Par exemple, en novembre, le laboratoire avait annoncé un échec dans le développement du gantenerumab, une molécule contre l’alzheimer. Celui-ci n’a pas rencontré son critère principal d’évaluation dans une étude clinique de phase III, soit la dernière étape dans le développement d’un médicament. Roche avait déjà dû reconnaître en juin 2022 un revers dans le développement du crenezumab, un autre candidat au traitement de la maladie, codéveloppé par sa filiale américaine Genentech et le laboratoire vaudois AC Immune. «Ces dernières années, Roche a obtenu de nombreux résultats cliniques positifs, et nous avons peut-être oublié qu’il pouvait y avoir des échecs. Dans le domaine de la recherche scientifique, c’est normal», ajoute l’analyste.
Pour sa dernière conférence de presse à Bâle, Severin Schwan, qui devrait prendre la tête du conseil d’administration et qui laissera sa place à Thomas Schinecker en mars, a estimé qu’un changement de stratégie majeur dans la Recherche & Développement n’est pas nécessaire malgré ces échecs. Certains observateurs soulignent ce manque d’annonce malgré l’arrivée de nouveaux visages à la direction.
Stefan Schneider salue pour sa part la nomination de Teresa Graham, venue du département Global Product Strategy, à la tête de la division pharmaceutique: «Roche est passé ces dernières années d’une stratégie axée sur l’oncologie à un développement plus diversifié dans l’hématologie, l’ophtalmologie etc. Cela a du sens d’avoir quelqu’un qui a une vision globale des produits.»

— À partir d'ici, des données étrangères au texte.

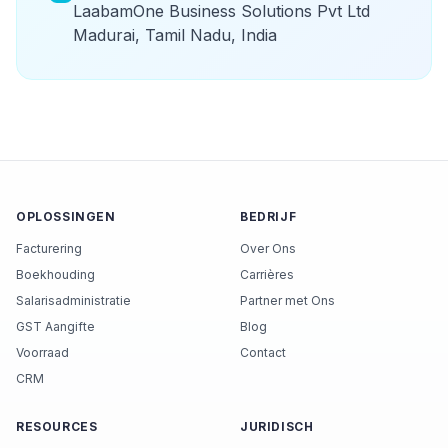
LaabamOne Business Solutions Pvt Ltd
Madurai, Tamil Nadu, India
OPLOSSINGEN
BEDRIJF
Facturering
Over Ons
Boekhouding
Carrières
Salarisadministratie
Partner met Ons
GST Aangifte
Blog
Voorraad
Contact
CRM
RESOURCES
JURIDISCH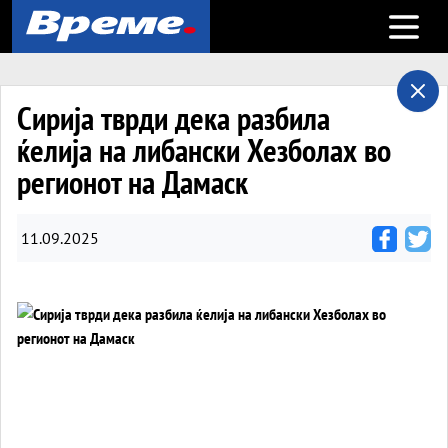
Open m
Сирија тврди дека разбила
ќелија на либански Хезболах во
регионот на Дамаск
11.09.2025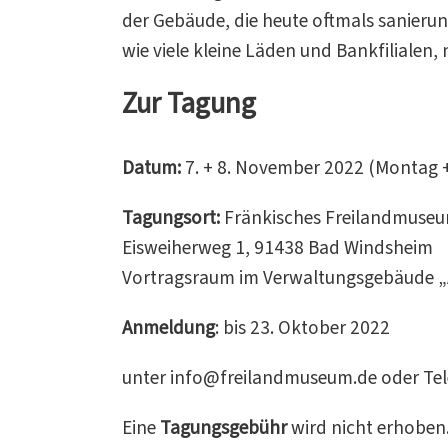
der Gebäude, die heute oftmals sanierun
wie viele kleine Läden und Bankfilialen,
Zur Tagung
Datum:
7. + 8. November 2022 (Montag +
Tagungsort:
Fränkisches Freilandmuse
Eisweiherweg 1, 91438 Bad Windsheim
Vortragsraum im Verwaltungsgebäude 
Anmeldung
: bis 23. Oktober 2022
unter info@freilandmuseum.de oder Tel
Eine
Tagungsgebühr
wird nicht erhoben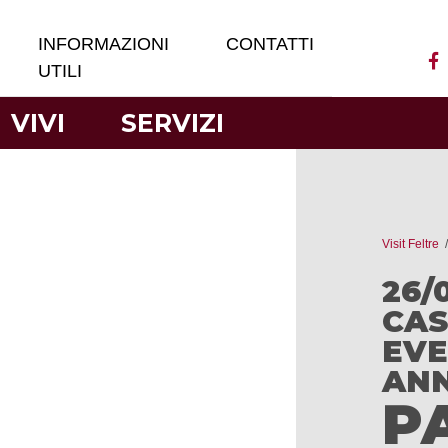
INFORMAZIONI
CONTATTI
UTILI
VIVI
SERVIZI
Visit Feltre
26/
CAS
EVE
ANN
P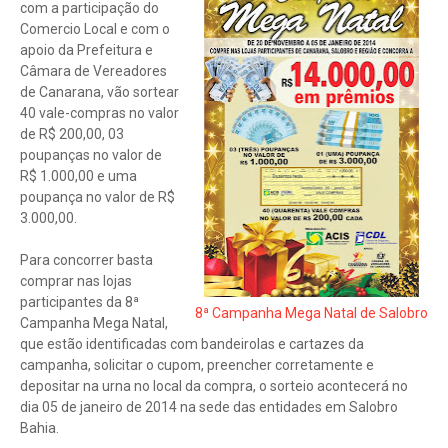
com a participação do
Comercio Local e com o
apoio da Prefeitura e
Câmara de Vereadores
de Canarana, vão sortear
40 vale-compras no valor
de R$ 200,00, 03
poupanças no valor de
R$ 1.000,00 e uma
poupança no valor de R$
3.000,00.
Para concorrer basta
comprar nas lojas
participantes da 8ª
8ª Campanha Mega Natal de Salobro
Campanha Mega Natal,
que estão identificadas com bandeirolas e cartazes da
campanha, solicitar o cupom, preencher corretamente e
depositar na urna no local da compra, o sorteio acontecerá no
dia 05 de janeiro de 2014 na sede das entidades em Salobro
Bahia.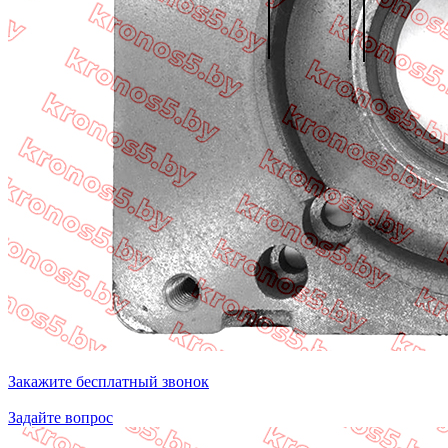
Закажите бесплатный звонок
Задайте вопрос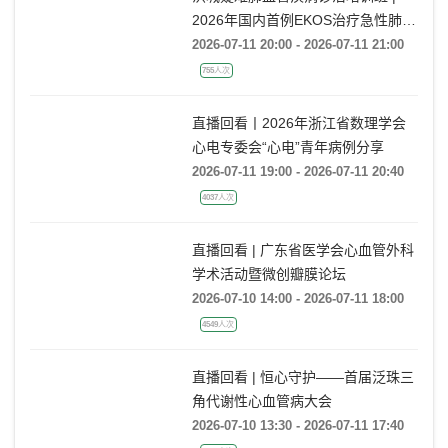
2026年国内首例EKOS治疗急性肺栓
塞经验分享
2026-07-11 20:00 - 2026-07-11 21:00
755人次
直播回看丨2026年浙江省数理学会
心电专委会“心电”青年病例分享
2026-07-11 19:00 - 2026-07-11 20:40
4037人次
直播回看 | 广东省医学会心血管外科
学术活动暨微创瓣膜论坛
2026-07-10 14:00 - 2026-07-11 18:00
4549人次
直播回看 | 恒心守护——首届泛珠三
角代谢性心血管病大会
2026-07-10 13:30 - 2026-07-11 17:40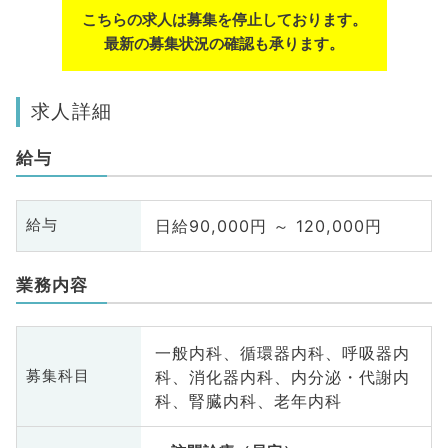
こちらの求人は募集を停止しております。
最新の募集状況の確認も承ります。
求人詳細
給与
日給90,000円 ～ 120,000円
給与
業務内容
一般内科、循環器内科、呼吸器内
科、消化器内科、内分泌・代謝内
募集科目
科、腎臓内科、老年内科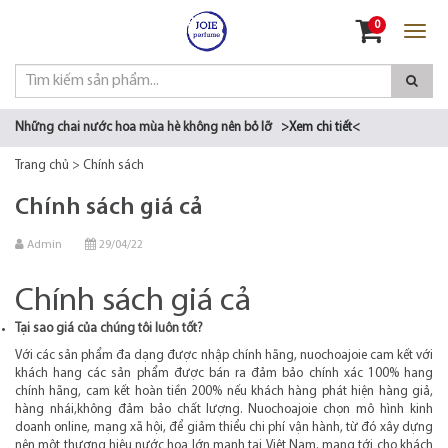
Đăng nhập
0
Đăng ký
Những chai nước hoa mùa hè không nên bỏ lỡ
>Xem chi tiết<
Trang chủ
>
Chính sách
Chính sách giá cả
Admin
29/04/22
Chính sách giá cả
Tại sao giá của chúng tôi luôn tốt?
Với các sản phẩm đa dạng được nhập chính hãng, nuochoajoie cam kết với
khách hang các sản phẩm được bán ra đảm bảo chính xác 100% hang
chính hãng, cam kết hoàn tiền 200% nếu khách hàng phát hiện hàng giả,
hàng nhái,không đảm bảo chất lượng. Nuochoajoie chọn mô hình kinh
doanh online, mạng xã hội, để giảm thiểu chi phí vận hành, từ đó xây dựng
nên một thương hiệu nước hoa lớn mạnh tại Việt Nam, mang tới cho khách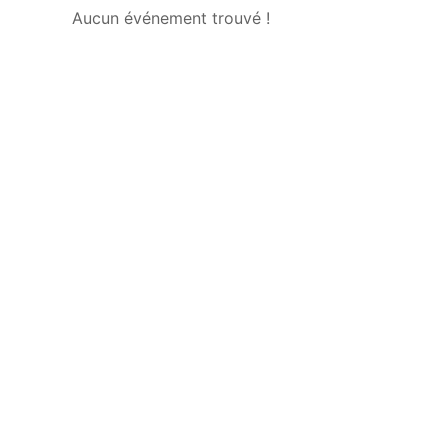
Aucun événement trouvé !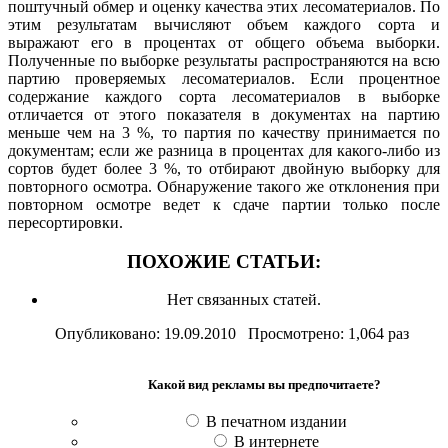
поштучный обмер и оценку качества этих лесоматериалов. По
этим результатам вычисляют объем каждого сорта и
выражают его в процентах от общего объема выборки.
Полученные по выборке результаты распространяются на всю
партию проверяемых лесоматериалов. Если процентное
содержание каждого сорта лесоматериалов в выборке
отличается от этого показателя в документах на партию
меньше чем на 3 %, то партия по качеству принимается по
документам; если же разница в процентах для какого-либо из
сортов будет более 3 %, то отбирают двойную выборку для
повторного осмотра. Обнаружение такого же отклонения при
повторном осмотре ведет к сдаче партии только после
пересортировки.
ПОХОЖИЕ СТАТЬИ:
Нет связанных статей.
Опубликовано: 19.09.2010 Просмотрено: 1,064 раз
Какой вид рекламы вы предпочитаете?
В печатном издании
В интернете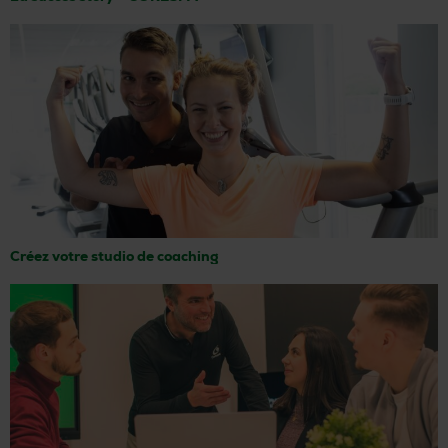
Créez votre studio de coaching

«Nous nous attendons à un déclin encore plus marqué»
«Ces dernières années, Roche a obtenu de nombreux résultats cliniques positifs, et nous avons peut-être oublié qu’il pouvait y avoir des échecs» STEFAN SCHNEIDER, ANALYSTE POUR VONTOBEL
Roche va cependant devoir convaincre, alors que, de l’aveu même de Severin Schwan, le groupe anticipe un déclin «encore plus marqué des ventes de produits liés au covid». Roche s’attend à une croissance faible à un chiffre pour 2023. La pandémie a beau ne pas être finie, en particulier en Chine, il ne faut pas s’attendre à une amélioration sur ce plan-là, a reconnu le futur ex-patron: «Les Chinois n’approuvent aucun vaccin ou test venant de l’étranger. Même au plus fort de la pandémie, nous n’avons pas eu d’opportunité d’étendre notre activité dans le pays.»
Roche peut tout de même se targuer de quelques succès, dont un dans le traitement de la maladie d’Alzheimer où le groupe a investi ces dernières années. En décembre, le laboratoire a obtenu un feu vert de la FDA, l’autorité américaine du médicament, pour un test de diagnostic précoce d’alzheimer, et le mois précédent, il obtenait une autorisation d’utilisation d’urgence pour un dépistage de la variole du singe. Et mercredi, le géant bâlois indiquait avoir reçu le feu vert de la Commission européenne pour une extension de l’utilisation d’Hemlibra, son traitement de l’hémophilie A, pour une forme modérée de la maladie, et troisième médicament le plus vendu en 2022.
Le groupe a proposé une augmentation du dividende à 9,50 francs par action, soit la 36e augmentation consécutive, contre 9,30 francs en 2021. A la clôture de jeudi, le titre de Roche cédait 1,99% à 273,85 francs.